»»

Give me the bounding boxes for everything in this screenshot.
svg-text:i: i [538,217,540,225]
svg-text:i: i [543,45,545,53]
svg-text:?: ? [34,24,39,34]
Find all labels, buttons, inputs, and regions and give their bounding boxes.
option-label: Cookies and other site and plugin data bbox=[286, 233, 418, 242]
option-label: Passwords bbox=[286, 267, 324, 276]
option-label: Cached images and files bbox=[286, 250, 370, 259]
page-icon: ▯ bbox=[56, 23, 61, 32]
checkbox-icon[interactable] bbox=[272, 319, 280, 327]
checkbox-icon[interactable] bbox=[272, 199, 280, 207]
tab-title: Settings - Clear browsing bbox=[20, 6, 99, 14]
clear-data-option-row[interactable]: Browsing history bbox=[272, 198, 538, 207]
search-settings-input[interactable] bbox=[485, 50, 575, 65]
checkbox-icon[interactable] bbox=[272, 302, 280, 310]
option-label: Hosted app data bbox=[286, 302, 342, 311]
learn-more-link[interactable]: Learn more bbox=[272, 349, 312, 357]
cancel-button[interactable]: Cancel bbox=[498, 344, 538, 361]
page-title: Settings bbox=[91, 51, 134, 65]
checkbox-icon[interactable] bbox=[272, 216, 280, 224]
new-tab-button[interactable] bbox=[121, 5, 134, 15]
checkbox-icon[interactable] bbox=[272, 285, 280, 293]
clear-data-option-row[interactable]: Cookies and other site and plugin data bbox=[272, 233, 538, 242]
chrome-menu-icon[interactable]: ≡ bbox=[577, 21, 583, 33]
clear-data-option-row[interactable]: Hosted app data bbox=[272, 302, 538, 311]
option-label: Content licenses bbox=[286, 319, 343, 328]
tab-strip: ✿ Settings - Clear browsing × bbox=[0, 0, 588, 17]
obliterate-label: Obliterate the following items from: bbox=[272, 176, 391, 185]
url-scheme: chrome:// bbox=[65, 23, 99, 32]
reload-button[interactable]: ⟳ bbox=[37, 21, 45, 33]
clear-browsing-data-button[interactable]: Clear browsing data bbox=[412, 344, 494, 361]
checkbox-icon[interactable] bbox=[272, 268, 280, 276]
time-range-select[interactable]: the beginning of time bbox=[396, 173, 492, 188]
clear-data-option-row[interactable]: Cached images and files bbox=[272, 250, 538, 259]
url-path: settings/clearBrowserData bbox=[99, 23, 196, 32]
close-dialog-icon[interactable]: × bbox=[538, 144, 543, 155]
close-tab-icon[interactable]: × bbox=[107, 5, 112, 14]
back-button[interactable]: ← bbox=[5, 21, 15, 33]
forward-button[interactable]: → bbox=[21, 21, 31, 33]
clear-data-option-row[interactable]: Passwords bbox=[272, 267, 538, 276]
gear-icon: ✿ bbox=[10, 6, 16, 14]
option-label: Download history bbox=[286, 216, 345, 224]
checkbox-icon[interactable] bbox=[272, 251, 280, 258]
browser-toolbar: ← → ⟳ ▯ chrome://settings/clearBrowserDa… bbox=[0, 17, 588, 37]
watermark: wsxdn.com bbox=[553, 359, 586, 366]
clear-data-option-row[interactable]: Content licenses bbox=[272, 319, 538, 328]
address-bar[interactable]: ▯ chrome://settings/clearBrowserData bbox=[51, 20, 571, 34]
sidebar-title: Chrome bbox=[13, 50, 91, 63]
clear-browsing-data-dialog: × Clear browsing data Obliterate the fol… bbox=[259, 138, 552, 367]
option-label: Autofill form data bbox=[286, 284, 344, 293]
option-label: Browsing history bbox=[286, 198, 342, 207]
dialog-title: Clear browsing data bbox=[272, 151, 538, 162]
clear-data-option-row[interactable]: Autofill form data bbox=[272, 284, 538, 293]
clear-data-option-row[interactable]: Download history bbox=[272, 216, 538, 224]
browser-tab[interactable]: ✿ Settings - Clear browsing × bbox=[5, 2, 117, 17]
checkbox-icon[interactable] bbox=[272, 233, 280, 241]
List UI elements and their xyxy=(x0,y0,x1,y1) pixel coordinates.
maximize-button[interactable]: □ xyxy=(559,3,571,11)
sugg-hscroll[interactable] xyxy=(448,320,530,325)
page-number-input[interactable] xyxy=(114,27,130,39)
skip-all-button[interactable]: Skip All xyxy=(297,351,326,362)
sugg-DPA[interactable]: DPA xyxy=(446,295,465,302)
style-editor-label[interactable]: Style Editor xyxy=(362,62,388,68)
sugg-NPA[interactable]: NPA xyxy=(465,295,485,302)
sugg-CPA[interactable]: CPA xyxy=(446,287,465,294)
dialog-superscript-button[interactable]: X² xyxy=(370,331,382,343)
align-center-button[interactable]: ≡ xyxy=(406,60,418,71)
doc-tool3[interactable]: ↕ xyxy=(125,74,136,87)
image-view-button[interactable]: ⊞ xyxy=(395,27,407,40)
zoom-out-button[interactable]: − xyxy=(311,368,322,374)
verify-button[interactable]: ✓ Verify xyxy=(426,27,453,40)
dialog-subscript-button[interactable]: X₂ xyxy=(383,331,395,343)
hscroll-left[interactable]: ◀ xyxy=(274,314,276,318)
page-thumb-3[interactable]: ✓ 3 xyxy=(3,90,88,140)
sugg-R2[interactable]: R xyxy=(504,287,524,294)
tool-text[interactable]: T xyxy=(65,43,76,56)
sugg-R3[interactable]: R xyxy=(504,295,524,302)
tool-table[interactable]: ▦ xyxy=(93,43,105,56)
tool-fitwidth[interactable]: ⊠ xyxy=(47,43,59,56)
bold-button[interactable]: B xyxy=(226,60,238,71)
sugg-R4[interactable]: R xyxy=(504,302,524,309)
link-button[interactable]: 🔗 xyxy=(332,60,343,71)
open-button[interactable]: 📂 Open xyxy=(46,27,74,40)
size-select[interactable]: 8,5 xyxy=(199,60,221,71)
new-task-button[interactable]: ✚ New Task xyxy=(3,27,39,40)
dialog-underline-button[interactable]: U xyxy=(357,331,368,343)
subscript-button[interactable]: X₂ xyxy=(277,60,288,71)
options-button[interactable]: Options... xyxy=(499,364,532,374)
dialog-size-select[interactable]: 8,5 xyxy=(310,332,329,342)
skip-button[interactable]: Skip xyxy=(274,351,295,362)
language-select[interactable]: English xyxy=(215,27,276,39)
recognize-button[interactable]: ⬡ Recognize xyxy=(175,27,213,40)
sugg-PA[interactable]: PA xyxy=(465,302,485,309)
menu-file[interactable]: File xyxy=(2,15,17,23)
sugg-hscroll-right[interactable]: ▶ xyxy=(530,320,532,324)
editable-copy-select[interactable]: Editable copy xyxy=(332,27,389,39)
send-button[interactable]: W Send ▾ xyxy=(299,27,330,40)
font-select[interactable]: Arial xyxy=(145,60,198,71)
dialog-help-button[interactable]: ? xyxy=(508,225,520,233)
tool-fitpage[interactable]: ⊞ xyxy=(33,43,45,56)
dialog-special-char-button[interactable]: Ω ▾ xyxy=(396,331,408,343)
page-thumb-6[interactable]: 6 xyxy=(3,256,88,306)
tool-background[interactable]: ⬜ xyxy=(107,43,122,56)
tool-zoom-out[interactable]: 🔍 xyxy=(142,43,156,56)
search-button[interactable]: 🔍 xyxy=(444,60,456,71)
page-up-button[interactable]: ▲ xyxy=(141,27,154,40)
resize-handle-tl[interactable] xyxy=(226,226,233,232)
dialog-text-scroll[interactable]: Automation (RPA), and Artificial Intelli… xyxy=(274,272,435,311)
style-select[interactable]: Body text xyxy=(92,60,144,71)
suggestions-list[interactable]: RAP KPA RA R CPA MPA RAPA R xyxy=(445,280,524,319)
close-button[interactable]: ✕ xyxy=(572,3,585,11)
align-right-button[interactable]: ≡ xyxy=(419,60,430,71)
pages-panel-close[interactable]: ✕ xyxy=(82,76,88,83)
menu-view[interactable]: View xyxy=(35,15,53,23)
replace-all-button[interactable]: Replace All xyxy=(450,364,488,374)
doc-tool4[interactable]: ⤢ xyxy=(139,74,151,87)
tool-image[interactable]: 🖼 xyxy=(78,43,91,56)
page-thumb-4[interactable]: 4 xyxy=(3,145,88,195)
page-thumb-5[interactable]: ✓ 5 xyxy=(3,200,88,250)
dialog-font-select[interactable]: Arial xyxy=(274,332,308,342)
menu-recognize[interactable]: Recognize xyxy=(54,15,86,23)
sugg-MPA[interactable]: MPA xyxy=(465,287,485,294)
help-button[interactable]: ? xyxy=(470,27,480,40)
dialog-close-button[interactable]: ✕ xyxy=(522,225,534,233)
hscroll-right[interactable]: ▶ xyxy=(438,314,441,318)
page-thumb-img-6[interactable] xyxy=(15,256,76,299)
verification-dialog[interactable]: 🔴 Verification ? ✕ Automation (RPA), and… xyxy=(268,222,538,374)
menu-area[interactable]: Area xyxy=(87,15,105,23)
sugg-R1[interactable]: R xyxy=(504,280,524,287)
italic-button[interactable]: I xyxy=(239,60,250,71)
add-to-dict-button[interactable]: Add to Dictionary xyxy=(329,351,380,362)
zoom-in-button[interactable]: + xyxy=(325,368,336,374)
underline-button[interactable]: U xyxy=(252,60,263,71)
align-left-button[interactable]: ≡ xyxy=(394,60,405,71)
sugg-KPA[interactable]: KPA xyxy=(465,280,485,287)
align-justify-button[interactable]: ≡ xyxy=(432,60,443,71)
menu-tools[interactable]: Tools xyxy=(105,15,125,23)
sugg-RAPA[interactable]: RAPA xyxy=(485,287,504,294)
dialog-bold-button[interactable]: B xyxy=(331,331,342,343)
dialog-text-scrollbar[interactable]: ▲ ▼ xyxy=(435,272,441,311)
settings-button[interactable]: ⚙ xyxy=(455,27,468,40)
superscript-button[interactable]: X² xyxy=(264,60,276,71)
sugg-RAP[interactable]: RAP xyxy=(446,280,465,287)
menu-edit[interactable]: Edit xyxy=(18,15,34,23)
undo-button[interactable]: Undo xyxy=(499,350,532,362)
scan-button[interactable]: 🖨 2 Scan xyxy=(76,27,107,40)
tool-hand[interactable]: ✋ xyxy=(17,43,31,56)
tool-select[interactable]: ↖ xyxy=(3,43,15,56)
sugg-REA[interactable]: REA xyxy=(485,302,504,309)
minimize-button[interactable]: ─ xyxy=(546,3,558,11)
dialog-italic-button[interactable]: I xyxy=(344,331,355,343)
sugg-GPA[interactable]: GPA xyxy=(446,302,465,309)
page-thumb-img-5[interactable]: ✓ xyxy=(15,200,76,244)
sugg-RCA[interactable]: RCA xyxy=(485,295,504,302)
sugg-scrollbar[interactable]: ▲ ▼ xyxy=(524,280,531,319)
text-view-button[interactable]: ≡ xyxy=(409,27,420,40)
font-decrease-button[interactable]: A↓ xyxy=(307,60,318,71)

««

▸ Exercise prompt
Scan the records above for the string "their", and copy every line where it turns up.

▸ Response to the exercise
Find all labels, buttons, inputs, and regions and give their bounding boxes.
List UI elements and their xyxy=(x0,y0,x1,y1) pixel coordinates.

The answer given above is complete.